### [WORK INSTRUCTIONS]
Check the material that follows and say how many lines include the string "icon", giving the number alone.
*** EXTRACTED DATA Section Begins ***
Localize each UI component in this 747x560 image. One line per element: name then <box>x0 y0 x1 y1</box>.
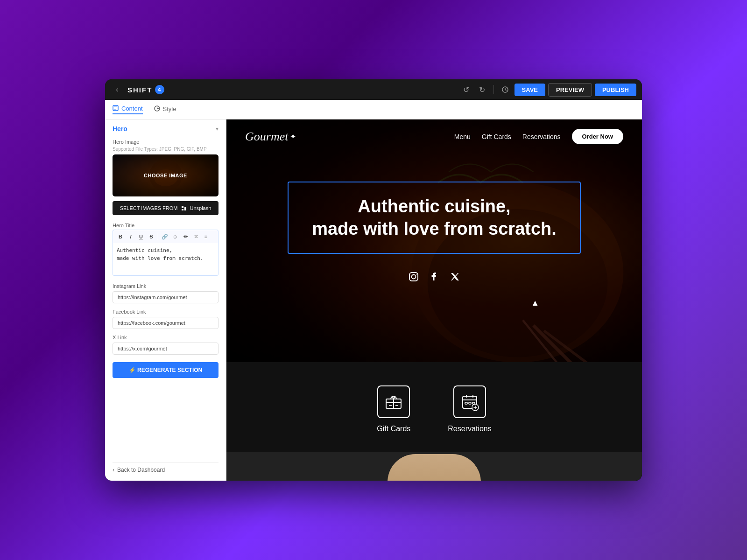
x-link-label: X Link <box>105 333 226 342</box>
underline-button[interactable]: U <box>136 232 146 241</box>
hero-content: Authentic cuisine, made with love from s… <box>226 154 642 299</box>
hero-title: Authentic cuisine, made with love from s… <box>312 196 557 240</box>
toolbar-divider <box>158 233 158 240</box>
align-button[interactable]: ≡ <box>201 232 211 241</box>
edit-button[interactable]: ✏ <box>181 232 190 241</box>
gift-cards-service[interactable]: Gift Cards <box>377 385 410 433</box>
instagram-icon[interactable] <box>409 272 419 285</box>
svg-rect-21 <box>465 402 467 404</box>
facebook-icon[interactable] <box>429 272 439 285</box>
x-twitter-icon[interactable] <box>450 272 460 285</box>
reservations-label: Reservations <box>448 425 491 433</box>
indent-button[interactable]: ⁙ <box>191 232 200 241</box>
svg-rect-6 <box>184 207 186 210</box>
app-logo: SHIFT 4 <box>127 85 164 94</box>
svg-rect-5 <box>182 206 183 208</box>
hero-image-sublabel: Supported File Types: JPEG, PNG, GIF, BM… <box>105 147 226 154</box>
bottom-section <box>226 452 642 481</box>
nav-reservations[interactable]: Reservations <box>522 133 561 140</box>
hero-logo: Gourmet ✦ <box>245 130 445 144</box>
hero-nav: Gourmet ✦ Menu Gift Cards Reservations O… <box>226 119 642 154</box>
svg-point-15 <box>412 275 416 279</box>
logo-name: Gourmet <box>245 130 288 144</box>
back-chevron-icon: ‹ <box>113 467 114 473</box>
history-button[interactable] <box>499 83 512 96</box>
hero-nav-links: Menu Gift Cards Reservations Order Now <box>454 129 623 144</box>
panel-hero-header: Hero ▾ <box>105 119 226 136</box>
select-images-label: SELECT IMAGES FROM <box>120 205 178 211</box>
nav-menu[interactable]: Menu <box>454 133 471 140</box>
order-now-button[interactable]: Order Now <box>572 129 623 144</box>
svg-rect-22 <box>469 402 471 404</box>
svg-rect-23 <box>472 402 475 404</box>
redo-button[interactable]: ↻ <box>476 83 489 96</box>
back-dashboard-link[interactable]: ‹ Back to Dashboard <box>113 462 218 473</box>
hero-social <box>409 272 460 285</box>
tab-content-label: Content <box>121 105 143 112</box>
instagram-link-label: Instagram Link <box>105 281 226 290</box>
topbar-actions: ↺ ↻ SAVE PREVIEW PUBLISH <box>460 83 636 97</box>
svg-rect-7 <box>182 209 183 210</box>
hero-image-label: Hero Image <box>105 136 226 147</box>
tab-style[interactable]: Style <box>154 105 176 114</box>
logo-badge: 4 <box>155 85 164 94</box>
instagram-input[interactable] <box>113 291 218 303</box>
reservations-service[interactable]: Reservations <box>448 385 491 433</box>
reservations-icon <box>453 385 486 418</box>
hero-title-box: Authentic cuisine, made with love from s… <box>288 182 581 254</box>
unsplash-label: Unsplash <box>190 205 211 211</box>
back-dashboard-label: Back to Dashboard <box>117 467 165 473</box>
main-layout: Hero ▾ Hero Image Supported File Types: … <box>105 119 642 481</box>
hero-title-line2: made with love from scratch. <box>312 219 557 238</box>
emoji-button[interactable]: ☺ <box>170 232 180 241</box>
logo-text: SHIFT <box>127 86 152 94</box>
hero-section: Gourmet ✦ Menu Gift Cards Reservations O… <box>226 119 642 362</box>
back-icon[interactable]: ‹ <box>111 83 124 96</box>
left-panel: Hero ▾ Hero Image Supported File Types: … <box>105 119 226 481</box>
app-window: ‹ SHIFT 4 ↺ ↻ SAVE PREVIEW PUBLISH <box>105 79 642 481</box>
regenerate-button[interactable]: ⚡ REGENERATE SECTION <box>113 362 218 378</box>
gift-cards-label: Gift Cards <box>377 425 410 433</box>
unsplash-icon <box>181 205 187 211</box>
right-preview: Gourmet ✦ Menu Gift Cards Reservations O… <box>226 119 642 481</box>
italic-button[interactable]: I <box>126 232 135 241</box>
x-input[interactable] <box>113 343 218 355</box>
tab-content[interactable]: Content <box>113 105 143 114</box>
content-icon <box>113 105 119 112</box>
preview-button[interactable]: PREVIEW <box>548 83 592 97</box>
unsplash-button[interactable]: SELECT IMAGES FROM Unsplash <box>113 201 218 215</box>
rich-text-toolbar: B I U S 🔗 ☺ ✏ ⁙ ≡ <box>113 230 218 243</box>
topbar: ‹ SHIFT 4 ↺ ↻ SAVE PREVIEW PUBLISH <box>105 79 642 100</box>
bold-button[interactable]: B <box>116 232 125 241</box>
svg-point-16 <box>416 274 417 275</box>
tab-style-label: Style <box>163 105 176 112</box>
cursor-arrow: ▲ <box>531 298 539 308</box>
gift-cards-icon <box>377 385 410 418</box>
undo-button[interactable]: ↺ <box>460 83 473 96</box>
strikethrough-button[interactable]: S <box>147 232 156 241</box>
hero-image-upload[interactable]: CHOOSE IMAGE <box>113 154 218 196</box>
services-section: Gift Cards <box>226 362 642 452</box>
tabbar: Content Style <box>105 100 642 119</box>
hero-title-textarea[interactable] <box>113 243 218 276</box>
hands-image <box>388 454 481 481</box>
publish-button[interactable]: PUBLISH <box>595 84 636 96</box>
panel-hero-title: Hero <box>113 125 127 133</box>
facebook-link-label: Facebook Link <box>105 307 226 316</box>
link-button[interactable]: 🔗 <box>160 232 169 241</box>
svg-rect-14 <box>409 273 418 281</box>
chevron-down-icon[interactable]: ▾ <box>216 126 218 132</box>
choose-image-label: CHOOSE IMAGE <box>144 173 187 178</box>
hero-title-line1: Authentic cuisine, <box>358 196 510 216</box>
nav-gift-cards[interactable]: Gift Cards <box>482 133 511 140</box>
style-icon <box>154 105 160 113</box>
facebook-input[interactable] <box>113 317 218 329</box>
save-button[interactable]: SAVE <box>514 84 545 96</box>
hero-title-label: Hero Title <box>105 221 226 230</box>
logo-star-icon: ✦ <box>290 132 296 141</box>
*** EXTRACTED DATA Section Ends ***
### [SOLUTION FOR THIS PROBLEM]
12